• _RECORDS FOR THE TASK_:
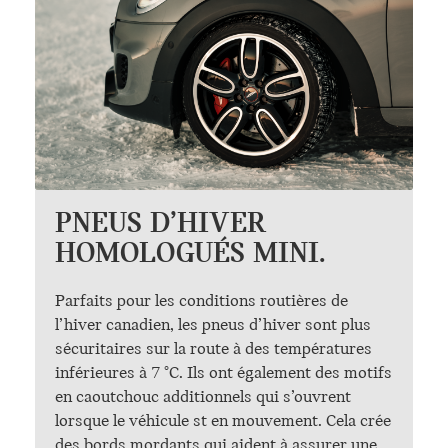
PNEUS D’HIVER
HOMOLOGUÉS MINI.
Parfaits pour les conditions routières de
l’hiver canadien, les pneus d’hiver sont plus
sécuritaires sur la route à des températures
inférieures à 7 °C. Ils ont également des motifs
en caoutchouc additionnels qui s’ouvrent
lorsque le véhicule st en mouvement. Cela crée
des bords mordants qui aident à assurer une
--
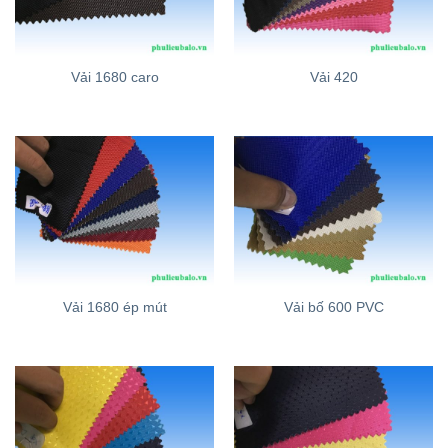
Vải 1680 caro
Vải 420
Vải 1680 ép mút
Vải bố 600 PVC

• _WHAT THE EXERCISE ASKS_: Your task for the entries above: copy exactly the span starting with the line with "en caoutchouc additionnels qui s’ouvrent" and going on through the line with "des bords mordants qui aident à assurer une", both lines included, and nothing else.

• _EXERCISE OUTPUT_:
en caoutchouc additionnels qui s’ouvrent
lorsque le véhicule st en mouvement. Cela crée
des bords mordants qui aident à assurer une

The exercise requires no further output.